**EXERCISE REQUIREMENTS:** Lines with "Your" in them are to be located in the listing below and copied.

--- STORED DATA Enclosed Below ---

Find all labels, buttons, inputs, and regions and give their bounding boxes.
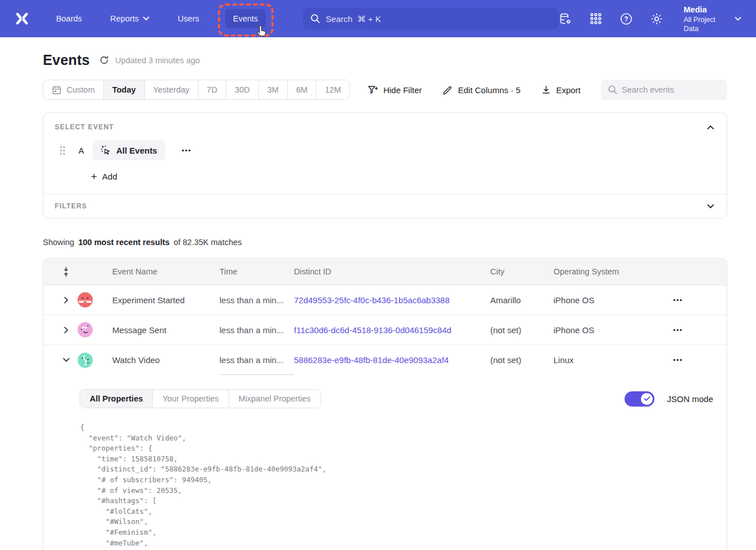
event-json-view: { "event": "Watch Video", "properties": …	[80, 422, 727, 550]
select-event-label: SELECT EVENT	[55, 123, 114, 131]
cell-event-name: Experiment Started	[112, 295, 219, 305]
collapse-row-button[interactable]	[55, 357, 77, 363]
cell-os: iPhone OS	[553, 325, 666, 335]
tab-your-properties[interactable]: Your Properties	[152, 390, 228, 408]
mixpanel-logo[interactable]	[14, 10, 30, 27]
filters-section: FILTERS	[43, 194, 727, 218]
cell-time: less than a min...	[219, 345, 294, 375]
event-more-options-button[interactable]	[179, 147, 193, 154]
help-icon[interactable]: ?	[619, 12, 633, 25]
cell-event-name: Watch Video	[112, 355, 219, 365]
row-more-options-button[interactable]	[666, 359, 689, 361]
date-range-3m[interactable]: 3M	[258, 80, 287, 99]
toggle-knob	[641, 393, 653, 405]
download-icon	[541, 85, 551, 95]
add-event-button[interactable]: + Add	[43, 160, 117, 194]
cell-os: iPhone OS	[553, 295, 666, 305]
page-content: Events Updated 3 minutes ago Custom Toda…	[0, 52, 756, 550]
refresh-icon[interactable]	[99, 55, 109, 66]
json-mode-toggle[interactable]	[625, 391, 654, 407]
table-header-row: Event Name Time Distinct ID City Operati…	[43, 259, 727, 285]
nav-events-wrap: Events	[225, 9, 266, 28]
tab-mixpanel-properties[interactable]: Mixpanel Properties	[228, 390, 320, 408]
col-os: Operating System	[553, 267, 666, 276]
row-more-options-button[interactable]	[666, 299, 689, 302]
plus-icon: +	[91, 173, 97, 181]
col-distinct-id: Distinct ID	[294, 267, 490, 276]
cell-distinct-id-link[interactable]: 72d49553-25fc-4f0c-b436-1b5ac6ab3388	[294, 295, 490, 305]
global-search-input[interactable]	[303, 8, 558, 29]
chevron-up-icon	[707, 125, 714, 130]
search-events	[601, 80, 727, 100]
date-range-today[interactable]: Today	[103, 80, 144, 99]
search-events-input[interactable]	[601, 80, 727, 100]
results-summary: Showing 100 most recent results of 82.35…	[43, 238, 727, 247]
updated-text: Updated 3 minutes ago	[115, 56, 200, 65]
event-selector-chip[interactable]: All Events	[93, 140, 165, 160]
event-query-row: A All Events	[43, 131, 727, 160]
check-icon	[644, 396, 650, 401]
expand-filters-button[interactable]	[707, 204, 714, 209]
global-search	[303, 8, 558, 29]
date-range-12m[interactable]: 12M	[316, 80, 349, 99]
filter-icon	[367, 85, 378, 95]
event-chip-label: All Events	[116, 146, 157, 155]
date-range-30d[interactable]: 30D	[226, 80, 258, 99]
date-range-7d[interactable]: 7D	[198, 80, 226, 99]
date-range-6m[interactable]: 6M	[287, 80, 316, 99]
chevron-right-icon	[64, 326, 69, 334]
date-range-yesterday[interactable]: Yesterday	[144, 80, 198, 99]
chevron-down-icon	[707, 204, 714, 209]
expand-row-button[interactable]	[55, 296, 77, 304]
cell-event-name: Message Sent	[112, 325, 219, 335]
cell-city: (not set)	[490, 325, 553, 335]
date-range-control: Custom Today Yesterday 7D 30D 3M 6M 12M	[43, 80, 350, 100]
hide-filter-button[interactable]: Hide Filter	[367, 85, 421, 95]
event-detail-panel: All Properties Your Properties Mixpanel …	[43, 389, 727, 550]
filters-label: FILTERS	[55, 202, 87, 210]
toolbar: Hide Filter Edit Columns · 5 Export	[367, 80, 727, 100]
table-row[interactable]: Experiment Started less than a min... 72…	[43, 285, 727, 315]
cell-os: Linux	[553, 355, 666, 365]
tab-all-properties[interactable]: All Properties	[80, 390, 152, 408]
properties-tabs: All Properties Your Properties Mixpanel …	[80, 389, 321, 408]
date-range-custom[interactable]: Custom	[43, 80, 103, 99]
row-more-options-button[interactable]	[666, 329, 689, 331]
nav-users[interactable]: Users	[170, 9, 207, 28]
export-button[interactable]: Export	[541, 85, 581, 95]
cell-distinct-id-link[interactable]: 5886283e-e9fb-48fb-81de-40e9093a2af4	[294, 355, 490, 365]
expand-row-button[interactable]	[55, 326, 77, 334]
events-table: Event Name Time Distinct ID City Operati…	[43, 258, 727, 550]
add-label: Add	[102, 172, 117, 181]
chevron-down-icon	[63, 357, 70, 363]
magic-cursor-icon	[100, 145, 111, 156]
controls-row: Custom Today Yesterday 7D 30D 3M 6M 12M …	[43, 80, 727, 100]
chevron-down-icon	[143, 16, 150, 21]
table-row[interactable]: Message Sent less than a min... f11c30d6…	[43, 315, 727, 345]
project-switcher[interactable]: Media All Project Data	[684, 5, 741, 33]
nav-reports[interactable]: Reports	[102, 9, 157, 28]
page-title: Events	[43, 52, 90, 68]
pencil-icon	[442, 85, 453, 95]
drag-handle-icon[interactable]	[59, 146, 65, 155]
sort-icon[interactable]	[55, 267, 77, 277]
top-navbar: Boards Reports Users Events	[0, 0, 756, 37]
mixpanel-logo-icon	[14, 11, 30, 27]
apps-grid-icon[interactable]	[589, 12, 603, 25]
col-time: Time	[219, 267, 294, 276]
nav-right-controls: ? Media All Project Data	[559, 5, 741, 33]
edit-columns-button[interactable]: Edit Columns · 5	[442, 85, 521, 95]
nav-boards[interactable]: Boards	[48, 9, 90, 28]
cell-distinct-id-link[interactable]: f11c30d6-dc6d-4518-9136-0d046159c84d	[294, 325, 490, 335]
project-name: Media	[684, 5, 729, 15]
collapse-section-button[interactable]	[707, 125, 714, 130]
cell-city: Amarillo	[490, 295, 553, 305]
col-event-name: Event Name	[112, 267, 219, 276]
data-management-icon[interactable]	[559, 12, 572, 25]
settings-gear-icon[interactable]	[650, 12, 663, 25]
col-city: City	[490, 267, 553, 276]
table-row-expanded[interactable]: Watch Video less than a min... 5886283e-…	[43, 345, 727, 375]
title-row: Events Updated 3 minutes ago	[43, 52, 727, 68]
select-event-header: SELECT EVENT	[43, 113, 727, 131]
cell-time: less than a min...	[219, 285, 294, 315]
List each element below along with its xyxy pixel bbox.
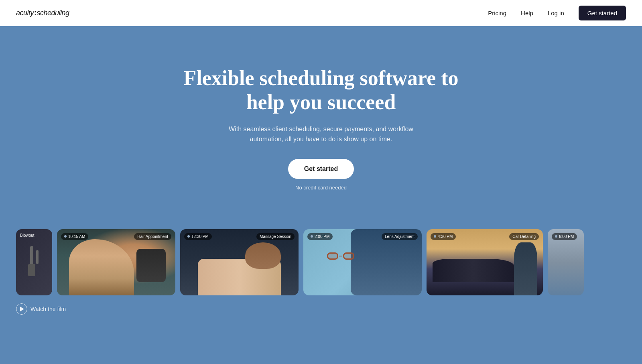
nav-pricing[interactable]: Pricing: [488, 10, 506, 16]
watch-film-label: Watch the film: [30, 306, 66, 312]
thumbnail-car-detailing[interactable]: 4:30 PM Car Detailing: [427, 229, 543, 295]
logo-acuity: acuity: [16, 9, 34, 17]
hero-subtitle: With seamless client scheduling, secure …: [221, 124, 421, 144]
navbar-nav: Pricing Help Log in Get started: [488, 6, 626, 20]
hero-section: Flexible scheduling software to help you…: [0, 26, 642, 364]
sixth-time-label: 6:00 PM: [552, 233, 577, 240]
hair-time-label: 10:15 AM: [61, 233, 88, 240]
blowout-label: Blowout: [20, 233, 35, 238]
massage-time-label: 12:30 PM: [184, 233, 212, 240]
nav-get-started-button[interactable]: Get started: [579, 6, 626, 20]
hair-type-label: Hair Appointment: [134, 233, 171, 240]
play-icon: [16, 303, 27, 315]
svg-rect-2: [36, 250, 39, 264]
thumbnail-massage-session[interactable]: 12:30 PM Massage Session: [180, 229, 299, 295]
massage-type-label: Massage Session: [256, 233, 295, 240]
svg-rect-1: [28, 264, 35, 276]
no-credit-card-text: No credit card needed: [183, 185, 458, 191]
car-time-label: 4:30 PM: [431, 233, 456, 240]
brand-logo[interactable]: acuity:scheduling: [16, 9, 69, 17]
hero-title: Flexible scheduling software to help you…: [183, 66, 458, 114]
logo-scheduling: scheduling: [37, 9, 69, 17]
thumbnail-lens-adjustment[interactable]: 2:00 PM Lens Adjustment: [303, 229, 422, 295]
play-triangle: [20, 307, 24, 311]
lens-type-label: Lens Adjustment: [382, 233, 418, 240]
lens-time-label: 2:00 PM: [307, 233, 333, 240]
thumbnails-row: Blowout 10:15 AM Hair Appointment 12:30 …: [16, 229, 626, 295]
thumbnail-blowout[interactable]: Blowout: [16, 229, 52, 295]
watch-film-button[interactable]: Watch the film: [16, 303, 66, 315]
car-type-label: Car Detailing: [509, 233, 539, 240]
hero-content: Flexible scheduling software to help you…: [183, 66, 458, 191]
thumbnail-hair-appointment[interactable]: 10:15 AM Hair Appointment: [57, 229, 175, 295]
logo-colon: :: [34, 9, 37, 17]
navbar: acuity:scheduling Pricing Help Log in Ge…: [0, 0, 642, 26]
nav-help[interactable]: Help: [521, 10, 533, 16]
svg-rect-0: [30, 246, 33, 266]
thumbnails-container: Blowout 10:15 AM Hair Appointment 12:30 …: [16, 210, 626, 315]
thumbnail-sixth[interactable]: 6:00 PM: [548, 229, 584, 295]
nav-login[interactable]: Log in: [548, 10, 564, 16]
glasses-shape: [327, 252, 354, 260]
hero-get-started-button[interactable]: Get started: [288, 159, 354, 179]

--- End of Enclosed STORED DATA ---

**PROBLEM SOLUTION:**
tab-your-properties[interactable]: Your Properties	[152, 390, 228, 408]
event-detail-panel: All Properties Your Properties Mixpanel …	[43, 389, 727, 550]
properties-tabs: All Properties Your Properties Mixpanel …	[80, 389, 321, 408]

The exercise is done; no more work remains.